Transforming FP&A in a Decentralized Environment

Transforming FP&A in a Decentralized Environment

By Matt Poleski, CFO, Northeast and Mid-Atlantic Region at Arthur J. Gallagher & Co

Recent trends in FP&A have been to focus on data analytics and driver-based planning to provide better information for business leaders to make decisions.  Various challenges exist to accomplish this goal including the traditional budgeting culture, data quality, and outdated technology.  An often-overlooked challenge in transforming financial planning and analysis is the FP&A team’s structure and resource alignment.  This article examines how we are transforming the people part of FP&A.

My company like many companies has grown through acquisition.  In the beginning, we did not integrate, we consolidated. There were over 50 locations within the U.S. alone that sent in Excel spreadsheets to accumulate monthly results. If the three A’s in financial analysis are accumulate, analyze, and act – we spent all of our time accumulating.  As the company evolved, we began implementing centralized tools that allowed us to both process and accumulate faster and more efficiently such as centralized vendor payables, centralized travel expense reimbursement, centralized billing platforms, centralized payroll, and centralized sales planning. These platforms enabled us to process information faster and cheaper; and gave us access to big data through a data-warehouse. However, we spent all our efforts developing centralized platforms as opposed to thoroughly thinking through the reporting we wanted off these systems, or how to data-mine from these systems.

Once we had the data, we hired centralized resources to come in and analyze the data; however, a couple issue arose. First, the systems were set up to perform their tasks efficiently, not focused on reporting. Thus, while the data was directionally correct on a macro level, details of the data could easily be challenged and could not be relied upon as accurate scorecards.  For example, Micro-level data for commission payments to employee is still largely done decentralized in Excel.  Second and more importantly, data provides information for decisions making. Data doesn’t make the decisions for you.  Some of the best people to analyze, interpret data, and influence actions were existing resources in the field.

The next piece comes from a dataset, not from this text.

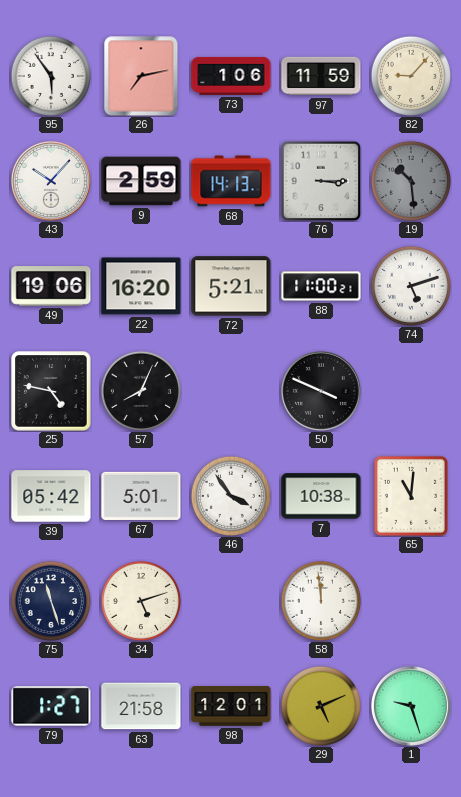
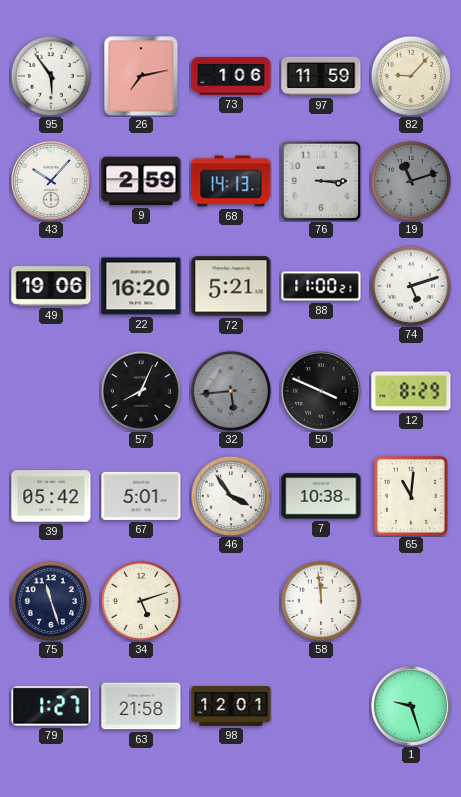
19: 10:29 -> 11:12
25: 4:47 -> none
32: none -> 5:44
12: none -> 8:29
29: 5:11 -> none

To understand what to do – it’s important to understand our management structure. Our historical management structure was very hierarchical. Each location had a manager and a financial analyst. That manager reported up to a regional manager, who reported up to a Divisional manager (both of who had their own financial analyst). Each manager is expected to drive EBITDA growth. The best way for a manager to maximize his returns is to focus on client segment where a competitive advantage exists to drive revenue growth.

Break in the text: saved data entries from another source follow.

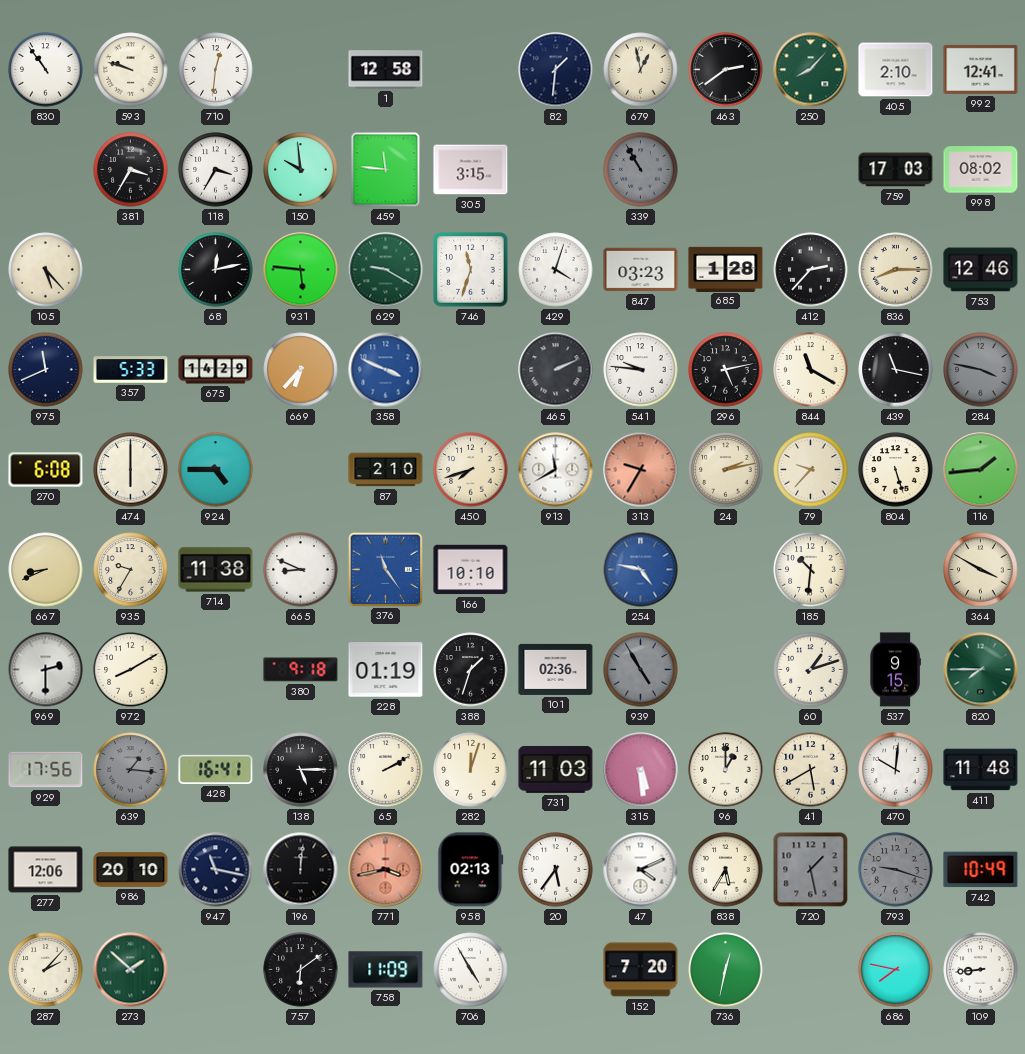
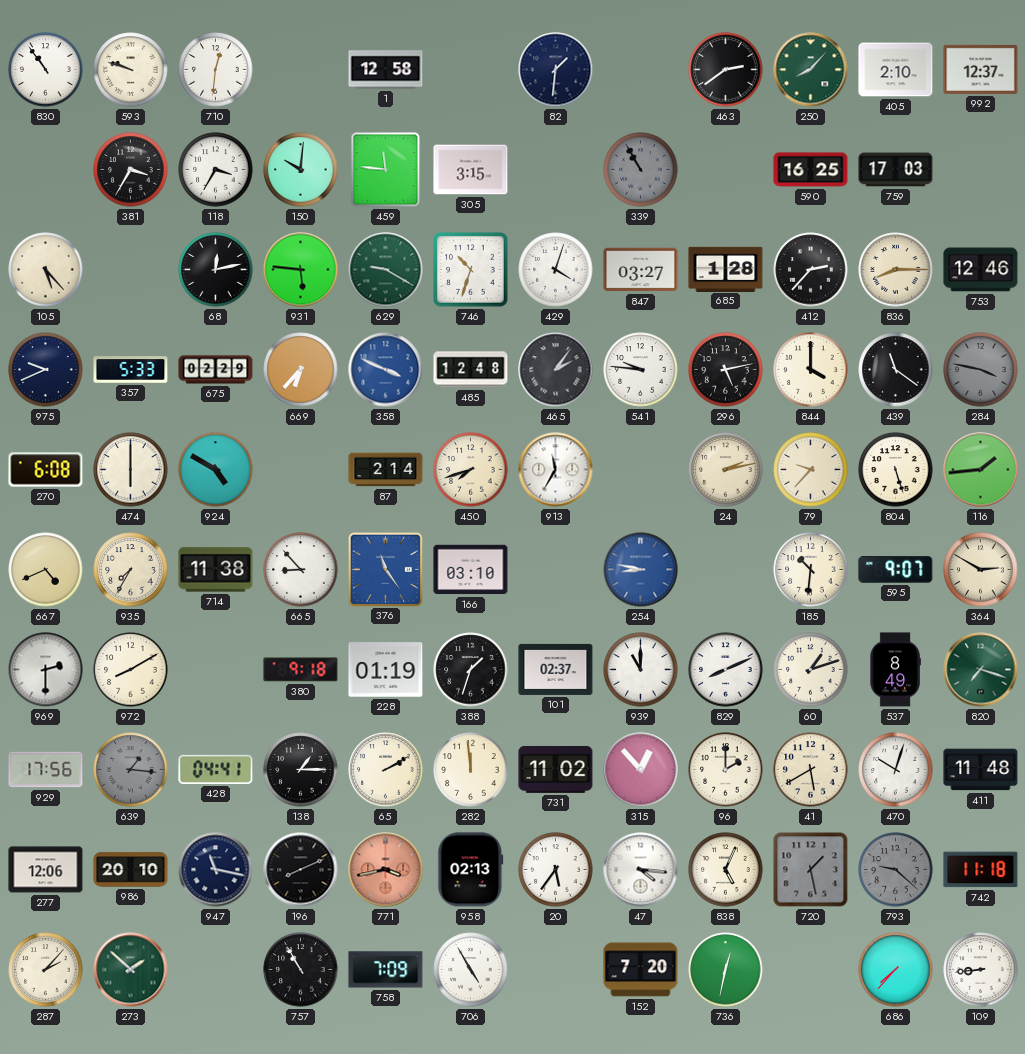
679: 12:58 -> none
992: 12:41 -> 12:37
150: 9:59 -> 10:01
590: none -> 16:25
998: 08:02 -> none
746: 11:33 -> 10:33
847: 03:23 -> 03:27
975: 11:41 -> 9:41
675: 14:29 -> 02:29
485: none -> 12:48
465: 2:11 -> 2:06
844: 11:20 -> 4:00
439: 11:17 -> 11:21
924: 4:45 -> 4:50
87: 2:10 -> 2:14
913: 11:40 -> 11:35
313: 9:35 -> none
667: 8:41 -> 4:41
935: 9:35 -> 7:35
665: 8:49 -> 8:53
166: 10:10 -> 03:10
254: 4:47 -> 8:47
595: none -> 9:07
364: 3:50 -> 2:50
101: 02:36 -> 02:37
939: 4:55 -> 11:00
939 dial: grey -> white
829: none -> 8:11
537: 9:15 -> 8:49
820: 7:45 -> 7:18
428: 16:41 -> 04:41
138: 5:15 -> 1:15
282: 12:03 -> 11:59
731: 11:03 -> 11:02
315: 5:29 -> 12:53
96: 1:00 -> 2:00
470: 10:01 -> 10:03
196: 12:01 -> 8:11
47: 4:11 -> 4:16
838: 5:35 -> 5:04
793: 9:18 -> 9:22
742: 10:49 -> 11:18
757: 6:09 -> 10:55
758: 11:09 -> 7:09
686: 7:47 -> 7:37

When we had decentralized systems, the manager was forced to manage everything within his geographical boundaries – even those areas where we didn’t have a competitive advantage. With the new system, managers could trade underperforming segments to managers who had expertise in these areas, and could therefore grow them. This would provide the ability to pool like resources around the country, and manage it more efficiently with the appropriate level of investment to generate returns. Key performance indicators and driver based analytics could be customized for each segment to assess performance, as opposed to having uniform metrics for all locations. 

How are we transforming our FP&A resources

In the old system, financial analysts were forced to be jack of all trades and know every single transaction that hit their local P&Ls.  In the new system, that is not always possible as automated entries are hitting local P&Ls from several different systems.  Even for our all-star financial analysts who can have greater expertise in all the systems, it creates a standardization problem as we do not want information asymmetric based on the quality of the financial analyst.

Financial analysts now work in teams where they declare a major of expertise, but are still required to interpret local P&L results. For example, a financial analyst may be an expert in mergers and acquisitions and assess potential merger prospects. Another financial analyst may be an expert in producer compensation and make recommendations for implementing and standardizing producer compensation across the country.  The team approach allows each analyst to leverage each other’s expertise.  This expertise allows the analyst to focus and implement best practices for what they are good at across the country, but still allows them to influence branch managers to determine how to best grow their P and Ls.